I ended a recent paper for the Gordon Commission on the Future of Assessment with comments about the possible disassociation of schooling from assessment. My argument was that the association between the two has been 1) good for schooling in that it has massively increased its reach and claim on resources, and also 2) terrible as it makes it less and less relevant to education. The recent, and ongoing, controversy about publicizing teachers’ scores on invalid measures is a case in point: teacher-ing, with ever more symbolic violence (a.k.a “accountability”), is made into a skill for putting measurable bits into students’ head. That teacher-ing might be about participating in shaping a mind is left aside as not a concern for the State. But why, may we ask, should the State be concerned with education? Well, of course, because
the tests
…..that lead to the degrees
……….that accredited schools grant
……………that employers use to open or close doors to careers
are essential for the representation that a political system is indeed “democratic” and that state rewards are indeed distributed on merit rather than birth privilege (in its racial, ethnic, class, gender, etc. forms).
In many ways, as the people of the School have been saying, focusing on tests leading to degrees is a radical narrowing of what was the mission of schooling. Arguable, the battle has been lost as much (most?) of what was included in this mission has now been distributed out to the family, the media, religious institutions, etc. But schooling, as an institution, appeared to remain central because it has kept its monopoly on the granting of degrees.
What if this changed? What if a successful challenge was mounted to legitimize other doors to adult careers than those controlled by the current schools, colleges and universities (and their teachers or faculty)?
In the past week, the New York Times published evidence that this challenge has started. One is an opinion piece by Charles Murray asking an “energetic public interest law firm” to challenge “the constitutionality of the [bachelor’s degree] as a job requirement” (March 8, 2012). The Supreme Court, I did not know, has made it unconstitutional to make test scores the key to employment unless there is a tight link between the test and the job. Demonstrating the link between almost any college degree and almost any job might be difficult.
The other report may be a more immediate and less ideological challenge, and possibly much more difficult for school people to block (particularly since some of them are profiting from this challenge). I am talking here about “Massive Open Online Courses” (MOOCs). Stanford offered a classes for 160,000 students in 190 countries! Another class, on Machine Learning, was given for 104,000 students with 13,000 completing the course.
The figures are astounding. They are about something that is happening now and will have social and political consequences. Of the 13,000 who complete the course on Machine Learning, most of them must have learned something but none got a State recognized certificate or a degree. So, at this point, they completed the course “for nothing”–that is just for the education of it. Some of them may also perform their professional tasks better. I suspect those will not accept for very long to be passed for promotion by people who have a degree.

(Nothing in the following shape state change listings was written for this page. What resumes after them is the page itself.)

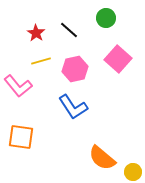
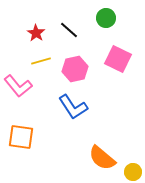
pink square: rotated 16 degrees counterclockwise
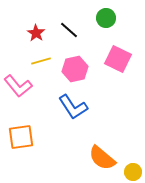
orange square: rotated 16 degrees counterclockwise
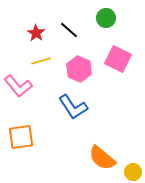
pink hexagon: moved 4 px right; rotated 25 degrees counterclockwise
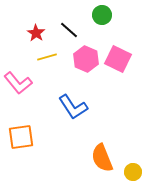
green circle: moved 4 px left, 3 px up
yellow line: moved 6 px right, 4 px up
pink hexagon: moved 7 px right, 10 px up
pink L-shape: moved 3 px up
orange semicircle: rotated 28 degrees clockwise
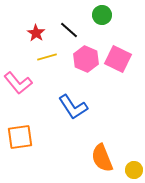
orange square: moved 1 px left
yellow circle: moved 1 px right, 2 px up
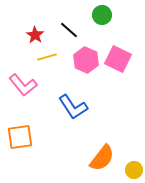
red star: moved 1 px left, 2 px down
pink hexagon: moved 1 px down
pink L-shape: moved 5 px right, 2 px down
orange semicircle: rotated 120 degrees counterclockwise
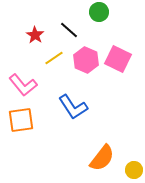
green circle: moved 3 px left, 3 px up
yellow line: moved 7 px right, 1 px down; rotated 18 degrees counterclockwise
orange square: moved 1 px right, 17 px up
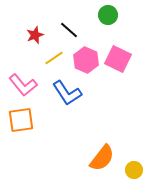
green circle: moved 9 px right, 3 px down
red star: rotated 18 degrees clockwise
blue L-shape: moved 6 px left, 14 px up
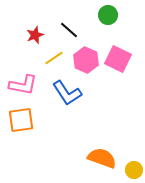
pink L-shape: rotated 40 degrees counterclockwise
orange semicircle: rotated 108 degrees counterclockwise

If the State finds ways to accredit (“give credit for”) the taking of MOOC (perhaps by asking a company like ETS to give an independent and controlled test), the implications for universities and their faculty are staggering. The New York Times quote one of the Stanford professors who taught one of the MOOC as saying that he does not want to go back to teaching just twenty students in a small classroom. When Stanford has found a way to charge people for the course, and reward the faculty member in commensurate fashion, the whole economic basis of colleges is transformed.
We may be seeing the end of schooling as we have known it (and for people of my generation profited from it). It is going to be quite a ride.